Your copy of the data should match it exactly, except that the pictures are gone.

****************************************

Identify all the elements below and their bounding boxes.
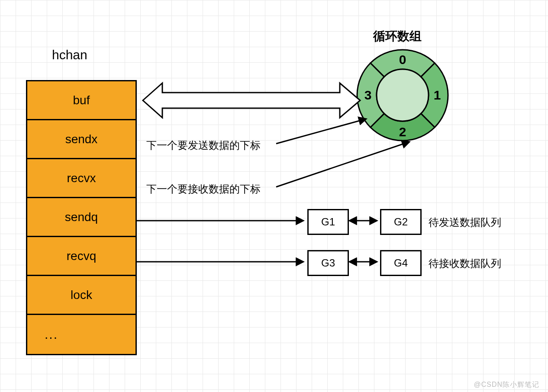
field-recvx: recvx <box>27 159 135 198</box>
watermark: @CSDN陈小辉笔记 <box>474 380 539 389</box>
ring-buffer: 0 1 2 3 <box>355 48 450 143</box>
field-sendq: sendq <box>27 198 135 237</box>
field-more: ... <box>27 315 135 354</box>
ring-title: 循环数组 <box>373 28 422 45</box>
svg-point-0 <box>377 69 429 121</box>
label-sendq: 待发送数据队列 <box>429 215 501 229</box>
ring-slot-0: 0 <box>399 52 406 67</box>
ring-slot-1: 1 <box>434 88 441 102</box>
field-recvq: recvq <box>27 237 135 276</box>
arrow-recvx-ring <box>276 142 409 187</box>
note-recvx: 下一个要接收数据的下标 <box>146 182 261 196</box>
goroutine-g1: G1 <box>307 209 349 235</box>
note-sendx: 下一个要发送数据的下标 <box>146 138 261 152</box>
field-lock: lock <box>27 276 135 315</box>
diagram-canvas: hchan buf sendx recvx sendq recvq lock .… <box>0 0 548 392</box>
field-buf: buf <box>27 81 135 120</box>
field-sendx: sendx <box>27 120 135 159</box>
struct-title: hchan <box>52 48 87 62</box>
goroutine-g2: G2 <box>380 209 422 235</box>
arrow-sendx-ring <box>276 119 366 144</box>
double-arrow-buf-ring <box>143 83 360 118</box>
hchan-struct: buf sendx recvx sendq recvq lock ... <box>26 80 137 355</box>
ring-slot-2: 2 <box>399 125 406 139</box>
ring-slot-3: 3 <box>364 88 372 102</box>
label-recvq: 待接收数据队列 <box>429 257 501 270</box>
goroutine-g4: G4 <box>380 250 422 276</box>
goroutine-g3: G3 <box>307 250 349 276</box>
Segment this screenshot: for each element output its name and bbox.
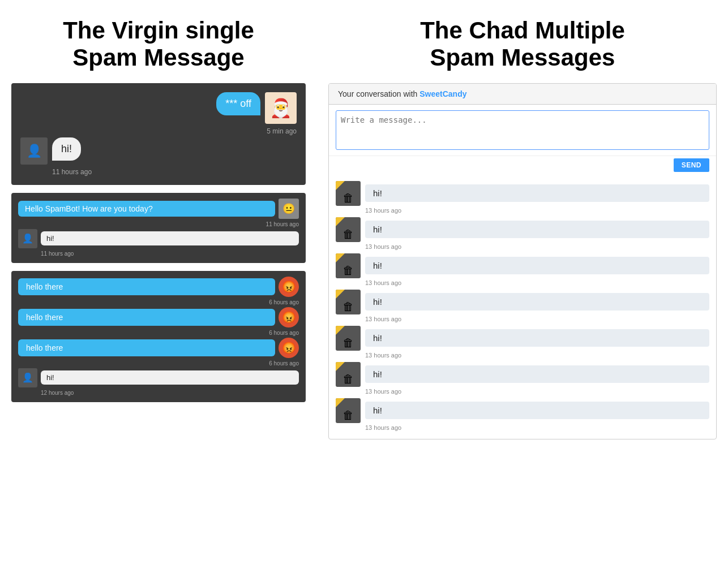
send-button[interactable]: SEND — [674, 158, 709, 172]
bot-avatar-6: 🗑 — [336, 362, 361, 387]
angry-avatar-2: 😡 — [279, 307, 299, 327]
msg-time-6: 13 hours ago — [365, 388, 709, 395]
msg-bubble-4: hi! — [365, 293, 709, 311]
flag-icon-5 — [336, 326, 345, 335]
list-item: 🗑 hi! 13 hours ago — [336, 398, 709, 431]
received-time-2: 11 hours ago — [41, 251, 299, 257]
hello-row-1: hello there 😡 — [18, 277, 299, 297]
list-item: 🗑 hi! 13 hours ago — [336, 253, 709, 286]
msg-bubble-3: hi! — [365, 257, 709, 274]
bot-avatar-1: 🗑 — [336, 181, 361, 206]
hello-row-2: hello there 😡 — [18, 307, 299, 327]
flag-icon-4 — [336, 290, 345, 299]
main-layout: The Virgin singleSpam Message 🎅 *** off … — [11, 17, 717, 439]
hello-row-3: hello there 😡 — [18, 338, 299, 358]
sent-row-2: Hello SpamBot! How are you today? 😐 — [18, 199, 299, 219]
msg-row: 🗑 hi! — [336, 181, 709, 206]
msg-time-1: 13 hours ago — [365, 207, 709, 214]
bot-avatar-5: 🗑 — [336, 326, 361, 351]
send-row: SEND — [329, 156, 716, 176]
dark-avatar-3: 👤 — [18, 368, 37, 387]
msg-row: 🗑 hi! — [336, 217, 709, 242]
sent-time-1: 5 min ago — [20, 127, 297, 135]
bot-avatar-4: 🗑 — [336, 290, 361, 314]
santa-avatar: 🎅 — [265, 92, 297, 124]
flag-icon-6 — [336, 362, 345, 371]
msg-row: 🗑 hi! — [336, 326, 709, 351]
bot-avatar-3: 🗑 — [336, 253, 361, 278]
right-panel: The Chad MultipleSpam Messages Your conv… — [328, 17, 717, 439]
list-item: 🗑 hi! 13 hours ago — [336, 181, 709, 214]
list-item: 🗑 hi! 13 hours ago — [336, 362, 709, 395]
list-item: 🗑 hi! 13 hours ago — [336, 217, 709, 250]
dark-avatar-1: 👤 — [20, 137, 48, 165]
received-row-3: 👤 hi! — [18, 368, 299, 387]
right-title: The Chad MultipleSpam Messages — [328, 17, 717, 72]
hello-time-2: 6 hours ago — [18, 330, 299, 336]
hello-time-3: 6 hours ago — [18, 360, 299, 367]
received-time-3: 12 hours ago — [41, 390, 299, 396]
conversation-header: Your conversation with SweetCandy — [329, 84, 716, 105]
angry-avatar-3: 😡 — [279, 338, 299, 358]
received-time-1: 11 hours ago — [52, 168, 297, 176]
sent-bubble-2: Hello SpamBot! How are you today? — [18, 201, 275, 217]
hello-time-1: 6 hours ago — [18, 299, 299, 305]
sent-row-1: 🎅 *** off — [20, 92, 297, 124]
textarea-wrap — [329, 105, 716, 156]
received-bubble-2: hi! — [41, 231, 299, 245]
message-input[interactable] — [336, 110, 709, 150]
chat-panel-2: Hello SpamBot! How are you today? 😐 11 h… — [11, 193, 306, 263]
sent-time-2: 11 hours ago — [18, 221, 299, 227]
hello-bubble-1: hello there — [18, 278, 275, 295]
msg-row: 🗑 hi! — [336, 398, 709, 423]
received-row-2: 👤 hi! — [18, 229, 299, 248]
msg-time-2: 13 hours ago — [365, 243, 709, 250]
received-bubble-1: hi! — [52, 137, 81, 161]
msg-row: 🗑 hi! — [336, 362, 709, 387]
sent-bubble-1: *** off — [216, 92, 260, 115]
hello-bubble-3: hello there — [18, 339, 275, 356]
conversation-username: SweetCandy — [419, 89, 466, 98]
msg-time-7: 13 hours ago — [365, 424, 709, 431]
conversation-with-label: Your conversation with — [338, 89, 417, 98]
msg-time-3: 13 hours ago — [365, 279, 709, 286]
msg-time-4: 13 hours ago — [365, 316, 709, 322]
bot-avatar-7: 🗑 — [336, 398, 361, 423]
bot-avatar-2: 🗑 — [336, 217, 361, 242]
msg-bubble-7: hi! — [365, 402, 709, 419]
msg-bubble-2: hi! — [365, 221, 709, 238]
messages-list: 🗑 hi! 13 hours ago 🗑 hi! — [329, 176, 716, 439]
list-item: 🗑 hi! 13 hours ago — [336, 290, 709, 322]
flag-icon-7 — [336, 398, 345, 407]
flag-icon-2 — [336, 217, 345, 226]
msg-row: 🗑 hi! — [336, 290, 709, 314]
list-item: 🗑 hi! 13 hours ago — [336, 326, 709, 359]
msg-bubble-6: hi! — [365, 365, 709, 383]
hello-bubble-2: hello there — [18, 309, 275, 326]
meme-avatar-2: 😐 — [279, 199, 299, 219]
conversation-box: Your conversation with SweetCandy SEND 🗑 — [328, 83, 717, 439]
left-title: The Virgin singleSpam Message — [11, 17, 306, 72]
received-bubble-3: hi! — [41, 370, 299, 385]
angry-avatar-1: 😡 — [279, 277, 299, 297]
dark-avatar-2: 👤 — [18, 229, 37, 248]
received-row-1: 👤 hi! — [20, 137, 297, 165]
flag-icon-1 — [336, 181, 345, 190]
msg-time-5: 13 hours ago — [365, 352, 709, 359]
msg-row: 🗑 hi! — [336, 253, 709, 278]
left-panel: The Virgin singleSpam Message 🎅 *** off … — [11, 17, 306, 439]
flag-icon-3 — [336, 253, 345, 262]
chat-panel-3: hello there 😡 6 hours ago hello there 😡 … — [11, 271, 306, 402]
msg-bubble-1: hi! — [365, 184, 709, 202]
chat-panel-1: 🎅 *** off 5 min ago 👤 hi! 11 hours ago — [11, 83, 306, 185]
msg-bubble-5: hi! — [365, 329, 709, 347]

****************************************

**Answer space**
Identify all the elements below and their bounding boxes.
field-recvx: recvx <box>27 159 135 198</box>
watermark: @CSDN陈小辉笔记 <box>474 380 539 389</box>
ring-buffer: 0 1 2 3 <box>355 48 450 143</box>
field-sendq: sendq <box>27 198 135 237</box>
field-more: ... <box>27 315 135 354</box>
ring-title: 循环数组 <box>373 28 422 45</box>
svg-point-0 <box>377 69 429 121</box>
label-sendq: 待发送数据队列 <box>429 215 501 229</box>
ring-slot-0: 0 <box>399 52 406 67</box>
ring-slot-1: 1 <box>434 88 441 102</box>
field-recvq: recvq <box>27 237 135 276</box>
arrow-recvx-ring <box>276 142 409 187</box>
note-recvx: 下一个要接收数据的下标 <box>146 182 261 196</box>
goroutine-g1: G1 <box>307 209 349 235</box>
note-sendx: 下一个要发送数据的下标 <box>146 138 261 152</box>
field-lock: lock <box>27 276 135 315</box>
diagram-canvas: hchan buf sendx recvx sendq recvq lock .… <box>0 0 548 392</box>
field-buf: buf <box>27 81 135 120</box>
field-sendx: sendx <box>27 120 135 159</box>
struct-title: hchan <box>52 48 87 62</box>
goroutine-g2: G2 <box>380 209 422 235</box>
arrow-sendx-ring <box>276 119 366 144</box>
double-arrow-buf-ring <box>143 83 360 118</box>
hchan-struct: buf sendx recvx sendq recvq lock ... <box>26 80 137 355</box>
ring-slot-2: 2 <box>399 125 406 139</box>
ring-slot-3: 3 <box>364 88 372 102</box>
label-recvq: 待接收数据队列 <box>429 257 501 270</box>
goroutine-g4: G4 <box>380 250 422 276</box>
goroutine-g3: G3 <box>307 250 349 276</box>
Segment this screenshot: for each element output its name and bbox.
send-button[interactable]: SEND — [674, 158, 709, 172]
bot-avatar-6: 🗑 — [336, 362, 361, 387]
angry-avatar-2: 😡 — [279, 307, 299, 327]
msg-time-6: 13 hours ago — [365, 388, 709, 395]
msg-bubble-4: hi! — [365, 293, 709, 311]
flag-icon-5 — [336, 326, 345, 335]
list-item: 🗑 hi! 13 hours ago — [336, 398, 709, 431]
received-time-2: 11 hours ago — [41, 251, 299, 257]
hello-row-1: hello there 😡 — [18, 277, 299, 297]
list-item: 🗑 hi! 13 hours ago — [336, 253, 709, 286]
msg-bubble-3: hi! — [365, 257, 709, 274]
bot-avatar-1: 🗑 — [336, 181, 361, 206]
hello-row-2: hello there 😡 — [18, 307, 299, 327]
flag-icon-4 — [336, 290, 345, 299]
main-layout: The Virgin singleSpam Message 🎅 *** off … — [11, 17, 717, 439]
hello-row-3: hello there 😡 — [18, 338, 299, 358]
sent-row-2: Hello SpamBot! How are you today? 😐 — [18, 199, 299, 219]
msg-row: 🗑 hi! — [336, 181, 709, 206]
msg-time-1: 13 hours ago — [365, 207, 709, 214]
bot-avatar-5: 🗑 — [336, 326, 361, 351]
send-row: SEND — [329, 156, 716, 176]
dark-avatar-3: 👤 — [18, 368, 37, 387]
msg-row: 🗑 hi! — [336, 217, 709, 242]
sent-time-1: 5 min ago — [20, 127, 297, 135]
bot-avatar-4: 🗑 — [336, 290, 361, 314]
santa-avatar: 🎅 — [265, 92, 297, 124]
flag-icon-6 — [336, 362, 345, 371]
msg-row: 🗑 hi! — [336, 326, 709, 351]
bot-avatar-3: 🗑 — [336, 253, 361, 278]
right-panel: The Chad MultipleSpam Messages Your conv… — [328, 17, 717, 439]
list-item: 🗑 hi! 13 hours ago — [336, 181, 709, 214]
list-item: 🗑 hi! 13 hours ago — [336, 362, 709, 395]
list-item: 🗑 hi! 13 hours ago — [336, 217, 709, 250]
dark-avatar-1: 👤 — [20, 137, 48, 165]
received-row-3: 👤 hi! — [18, 368, 299, 387]
right-title: The Chad MultipleSpam Messages — [328, 17, 717, 72]
hello-time-2: 6 hours ago — [18, 330, 299, 336]
hello-time-3: 6 hours ago — [18, 360, 299, 367]
received-time-3: 12 hours ago — [41, 390, 299, 396]
conversation-header: Your conversation with SweetCandy — [329, 84, 716, 105]
angry-avatar-3: 😡 — [279, 338, 299, 358]
received-time-1: 11 hours ago — [52, 168, 297, 176]
sent-bubble-2: Hello SpamBot! How are you today? — [18, 201, 275, 217]
hello-time-1: 6 hours ago — [18, 299, 299, 305]
sent-row-1: 🎅 *** off — [20, 92, 297, 124]
textarea-wrap — [329, 105, 716, 156]
received-bubble-2: hi! — [41, 231, 299, 245]
message-input[interactable] — [336, 110, 709, 150]
chat-panel-2: Hello SpamBot! How are you today? 😐 11 h… — [11, 193, 306, 263]
sent-time-2: 11 hours ago — [18, 221, 299, 227]
hello-bubble-1: hello there — [18, 278, 275, 295]
msg-row: 🗑 hi! — [336, 398, 709, 423]
received-row-2: 👤 hi! — [18, 229, 299, 248]
msg-time-2: 13 hours ago — [365, 243, 709, 250]
received-bubble-1: hi! — [52, 137, 81, 161]
msg-row: 🗑 hi! — [336, 362, 709, 387]
sent-bubble-1: *** off — [216, 92, 260, 115]
hello-bubble-3: hello there — [18, 339, 275, 356]
conversation-username: SweetCandy — [419, 89, 466, 98]
msg-time-7: 13 hours ago — [365, 424, 709, 431]
conversation-with-label: Your conversation with — [338, 89, 417, 98]
msg-time-3: 13 hours ago — [365, 279, 709, 286]
msg-time-4: 13 hours ago — [365, 316, 709, 322]
bot-avatar-7: 🗑 — [336, 398, 361, 423]
bot-avatar-2: 🗑 — [336, 217, 361, 242]
msg-bubble-7: hi! — [365, 402, 709, 419]
msg-bubble-2: hi! — [365, 221, 709, 238]
messages-list: 🗑 hi! 13 hours ago 🗑 hi! — [329, 176, 716, 439]
list-item: 🗑 hi! 13 hours ago — [336, 290, 709, 322]
flag-icon-7 — [336, 398, 345, 407]
flag-icon-2 — [336, 217, 345, 226]
msg-row: 🗑 hi! — [336, 290, 709, 314]
list-item: 🗑 hi! 13 hours ago — [336, 326, 709, 359]
msg-bubble-6: hi! — [365, 365, 709, 383]
hello-bubble-2: hello there — [18, 309, 275, 326]
meme-avatar-2: 😐 — [279, 199, 299, 219]
conversation-box: Your conversation with SweetCandy SEND 🗑 — [328, 83, 717, 439]
left-title: The Virgin singleSpam Message — [11, 17, 306, 72]
received-bubble-3: hi! — [41, 370, 299, 385]
angry-avatar-1: 😡 — [279, 277, 299, 297]
dark-avatar-2: 👤 — [18, 229, 37, 248]
received-row-1: 👤 hi! — [20, 137, 297, 165]
flag-icon-1 — [336, 181, 345, 190]
msg-time-5: 13 hours ago — [365, 352, 709, 359]
msg-row: 🗑 hi! — [336, 253, 709, 278]
left-panel: The Virgin singleSpam Message 🎅 *** off … — [11, 17, 306, 439]
flag-icon-3 — [336, 253, 345, 262]
chat-panel-3: hello there 😡 6 hours ago hello there 😡 … — [11, 271, 306, 402]
msg-bubble-1: hi! — [365, 184, 709, 202]
chat-panel-1: 🎅 *** off 5 min ago 👤 hi! 11 hours ago — [11, 83, 306, 185]
msg-bubble-5: hi! — [365, 329, 709, 347]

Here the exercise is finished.